Sometimes not even a single picture is enough for advertisers to convey their message.
That's why Instagram added a new ad unit last month designed as a digital analog to the multi-page print magazine spread. In each so-called carousel ad, advertisers can include up to four photos that people can swipe through as well as a link to a dedicated landing page.
In an interview with Ad Age in March, Instagram's global head of business and brand development James Quarles said the carousel ads were an answer for advertisers looking to do deeper storytelling with their ads on the Facebook-owned photo-sharing service.
For example, Old Navy will use the carousel ads to promote its Baja wear through a series of day-in-the-life vignettes (as seen the photo at the top of this article).
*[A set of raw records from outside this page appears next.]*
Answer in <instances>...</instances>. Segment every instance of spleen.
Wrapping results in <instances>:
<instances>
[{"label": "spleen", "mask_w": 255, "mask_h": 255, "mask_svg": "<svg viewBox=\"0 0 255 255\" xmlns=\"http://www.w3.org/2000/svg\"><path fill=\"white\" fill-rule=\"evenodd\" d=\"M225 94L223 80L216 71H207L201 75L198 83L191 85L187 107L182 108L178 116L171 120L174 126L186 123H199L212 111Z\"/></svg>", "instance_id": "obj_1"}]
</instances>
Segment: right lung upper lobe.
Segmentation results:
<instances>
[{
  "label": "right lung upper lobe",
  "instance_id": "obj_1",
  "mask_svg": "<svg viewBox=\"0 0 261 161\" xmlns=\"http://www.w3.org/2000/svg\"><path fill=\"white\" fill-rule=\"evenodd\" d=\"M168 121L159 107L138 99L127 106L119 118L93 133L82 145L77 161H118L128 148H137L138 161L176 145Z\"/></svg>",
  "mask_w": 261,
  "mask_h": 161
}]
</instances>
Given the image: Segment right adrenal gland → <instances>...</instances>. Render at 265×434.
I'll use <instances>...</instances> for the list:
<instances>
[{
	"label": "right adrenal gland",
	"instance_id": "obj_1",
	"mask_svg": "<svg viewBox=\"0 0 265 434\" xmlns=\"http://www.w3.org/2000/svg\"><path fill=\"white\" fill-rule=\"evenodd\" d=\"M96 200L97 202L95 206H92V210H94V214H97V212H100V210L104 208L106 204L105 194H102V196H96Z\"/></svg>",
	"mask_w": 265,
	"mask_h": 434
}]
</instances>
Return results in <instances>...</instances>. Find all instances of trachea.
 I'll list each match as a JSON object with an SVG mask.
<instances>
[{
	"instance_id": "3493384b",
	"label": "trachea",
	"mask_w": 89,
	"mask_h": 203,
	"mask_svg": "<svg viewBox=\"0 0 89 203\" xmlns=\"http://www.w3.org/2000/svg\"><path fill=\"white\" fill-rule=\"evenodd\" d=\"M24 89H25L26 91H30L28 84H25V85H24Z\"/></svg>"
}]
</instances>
By blending the product with real-life scenes, people will be able to see how to wear items from Old Navy's Baja line as well as when and where to wear them, according to Old Navy's director of digital and social strategy Taylor Bux.
"The way we're crafting the story is putting it into the context of real life. The model who's wearing the product is actually experiencing a day at the beach: surfing, meeting that guy, having an ice cream cone. And the serialized content is telling that story," Mr. Bux said.
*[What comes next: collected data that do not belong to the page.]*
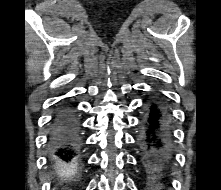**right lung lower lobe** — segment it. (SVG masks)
<instances>
[{
	"instance_id": "1",
	"label": "right lung lower lobe",
	"mask_w": 221,
	"mask_h": 190,
	"mask_svg": "<svg viewBox=\"0 0 221 190\" xmlns=\"http://www.w3.org/2000/svg\"><path fill=\"white\" fill-rule=\"evenodd\" d=\"M49 147L50 159L59 166L69 167L78 161L81 148L78 124L69 106H60L52 120Z\"/></svg>"
}]
</instances>
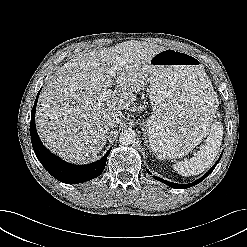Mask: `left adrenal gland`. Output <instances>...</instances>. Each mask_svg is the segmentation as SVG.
<instances>
[{
	"label": "left adrenal gland",
	"instance_id": "a2214340",
	"mask_svg": "<svg viewBox=\"0 0 247 247\" xmlns=\"http://www.w3.org/2000/svg\"><path fill=\"white\" fill-rule=\"evenodd\" d=\"M144 136H145V134H144ZM145 139H146V146H148V140H147V138L145 137Z\"/></svg>",
	"mask_w": 247,
	"mask_h": 247
}]
</instances>
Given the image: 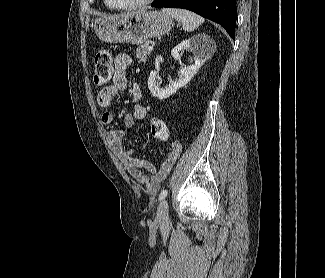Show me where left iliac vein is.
<instances>
[{
	"label": "left iliac vein",
	"mask_w": 325,
	"mask_h": 278,
	"mask_svg": "<svg viewBox=\"0 0 325 278\" xmlns=\"http://www.w3.org/2000/svg\"><path fill=\"white\" fill-rule=\"evenodd\" d=\"M168 203L166 200H162L158 206L156 223L159 225H164L168 223Z\"/></svg>",
	"instance_id": "obj_1"
}]
</instances>
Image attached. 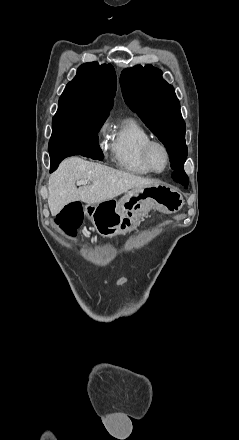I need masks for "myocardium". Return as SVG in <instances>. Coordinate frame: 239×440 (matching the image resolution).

Here are ways other brands will be using Instagram's carousel ads:
Showtime will use the carousel ads to spotlight different characters from its horror show "Penny Dreadful." Each ad will feature a different character with multiple images taken from the series as a way to spark interest in its second season, which premieres on May 3.
Banana Republic is going the more traditional route. Like a social-infused magazine spread, the retailer's carousel ads will show fashion blogger Aimee Song -- who has more than 2 million followers on Instagram -- decked out in four different outfits to show off Banana Republic's spring collection.
Tiffany & Co. is using the carousel ads to go after guys. The jewelry maker will market its new men's watch with various images that look to play up its Swiss craftsmanship by juxtaposing it with black-and-white images of New York architecture.
Samsung has chosen to put the focus on its Galaxy S6 smartphone's camera with a photo tutorial detailing how to use certain features -- and spotlighting the results with each of the ad's images.